The New Testament uses monogenēs nine times. It occures three times in Luke’s Gospel, always in reference to only children (7:12; 8:42; 9:38). The Book of Hebrews makes a more distinctive use of the term, calling Isaac the monogenēs of Abraham (Heb. 11:17). It is interesting that Isaac is labeled solely with the term monogenēs. (The word for “son” is not used in the Greek text.) It seems self-evident that in this case, monogenēs cannot be intended to mean an only child, for Isaac had several half-siblings. Rather, the term is used to designate Isaac as unique and singular from anyone else, even his half-siblings. Isaac was the only son of Abraham born through miraculous means and through whom the covenant promise and Abraham’s name was to pass. No other son of Abraham could claim such an origin, blessing, and mission. So the author of Hebrews, because he is using the term to emphasize Isaac’s unique singularity, is clearly not using the term to refer to issues of origins and essential nature. All the biblical data surveyed thus far favors one major focus of monogenēs, namely uniqueness and singularity.

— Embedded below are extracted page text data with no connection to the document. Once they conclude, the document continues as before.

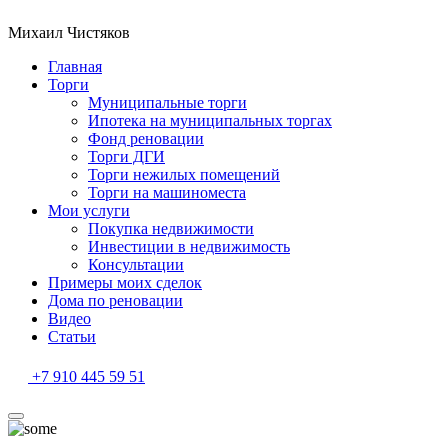
Михаил Чистяков
Главная
Торги
Муниципальные торги
Ипотека на муниципальных торгах
Фонд реновации
Торги ДГИ
Торги нежилых помещений
Торги на машиноместа
Мои услуги
Покупка недвижимости
Инвестиции в недвижимость
Консультации
Примеры моих сделок
Дома по реновации
Видео
Статьи
+7 910 445 59 51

By contrast, there is a Greek word for begetting, gennaō. When used with a female subject, it means to bear an offspring (in humans or other animals) or to give birth. For the male subject, it means to sire an offspring, often translated in old English as “beget.” In the passive voice—which is the most dominant use in the New Testament—gennaō means to be born. Thus, this word has to do with procreation and birthing but, as in English, the biblical writers sometimes use the word metaphorically of things other than procreation (1 Cor. 4:15; 2 Tim. 2:23; Philemon 1:10). (John makes regular use of gennaō for spiritual birth—being born again, born of God.) If we exclude the uses of gennaō in reference to the birth of Christ to Mary in Bethlehem, the New Testament includes only the verses in which gennaō is used in reference to Christ. All three occurrences quote Psalm 2:7.
In the first text, Acts 13 contains a Sabbath sermon by Paul to the synagogue in Antioch in Pisidia. In verses 32 and 33, Paul declares, “‘We declare to you glad tidings—that promise which was made to the fathers. God has fulfilled this for us their children, in that He has raised up Jesus. As it is also written in the second Psalm: “You are My Son, Today I have begotten You.”’”[*]

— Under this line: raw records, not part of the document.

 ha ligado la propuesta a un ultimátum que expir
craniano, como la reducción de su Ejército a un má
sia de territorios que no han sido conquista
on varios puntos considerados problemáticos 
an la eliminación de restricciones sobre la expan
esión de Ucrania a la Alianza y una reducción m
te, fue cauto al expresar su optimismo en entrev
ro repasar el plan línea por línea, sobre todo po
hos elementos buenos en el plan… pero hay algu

Paul explicitly ties the decree of Psalm 2:7 to the resurrected Jesus and places the begetting mentioned in the text not back in eternity, but after the resurrection and ascension. Paul is using the text exactly the same way as the Hebrew text does, namely as a metaphor for installation into an office or function and is arguing that after the resurrection of Jesus, there was an installation ceremony to His kingship as prophesied in Psalm 2, and which fulfilled the ancient promise of the permanent messianic Davidic king. Both the installation context, with its metaphorical use of the birthing language, and the chronological timing of the pronouncement to the ascended Christ exclude this text as a basis for concluding that there was some kind of pre-creation begetting of Christ by the Father. Psalm 2:7 says nothing about a begetting back in eternity.
Hence, Hebrews matches Paul’s other writing and the psalmist in using birthing language metaphorically. Furthermore, the author of Hebrews clearly puts the inauguration of Christ’s priestly ministry in heaven after the cross. Hence, Hebrews 5 also applies Psalm 2:7 to the post-ascension Jesus, not to some kind of begetting back in eternity. It seems highly probable that this post-ascension installation into the high priest’s office is the referent for Hebrews 1:5 as well, especially if we believe that the inspired author is using Psalm 2 consistently in both places.

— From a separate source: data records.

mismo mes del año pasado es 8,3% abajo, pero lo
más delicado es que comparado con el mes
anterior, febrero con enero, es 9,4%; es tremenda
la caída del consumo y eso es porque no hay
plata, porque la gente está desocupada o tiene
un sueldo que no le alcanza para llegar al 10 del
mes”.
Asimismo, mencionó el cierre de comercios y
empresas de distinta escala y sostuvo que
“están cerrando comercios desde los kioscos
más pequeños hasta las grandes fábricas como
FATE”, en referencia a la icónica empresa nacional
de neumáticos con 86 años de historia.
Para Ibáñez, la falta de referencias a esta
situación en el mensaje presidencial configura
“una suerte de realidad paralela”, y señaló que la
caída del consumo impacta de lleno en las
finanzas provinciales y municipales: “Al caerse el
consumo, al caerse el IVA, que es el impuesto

It seems safe to conclude that these texts offer no support for the view advocating a begetting of Christ by the Father back in eternity. Rather, they use Psalm 2:7 in its design parameters, found especially in Psalm 2:6, namely to depict the concept of installing into an office.
In the New Testament, neither monogenēs nor the uses of gennaō in the three quotes of Psalm 2:7 provide any platform for building a theology claiming that Jesus was begotten, sometime back in eternity, by the Father. By contrast, Christ is ascribed with the full attributes of deity, including self-existence (John 1:2, 4; 5:26), creation (Col. 1:16, 17; Heb. 1:2), and sustaining the world (Col. 1:19; Heb. 1:3). The great glory of the gospel is that God chose to inhabit human flesh, assume a human nature, to be our saving substitute from the penalty and power of sin.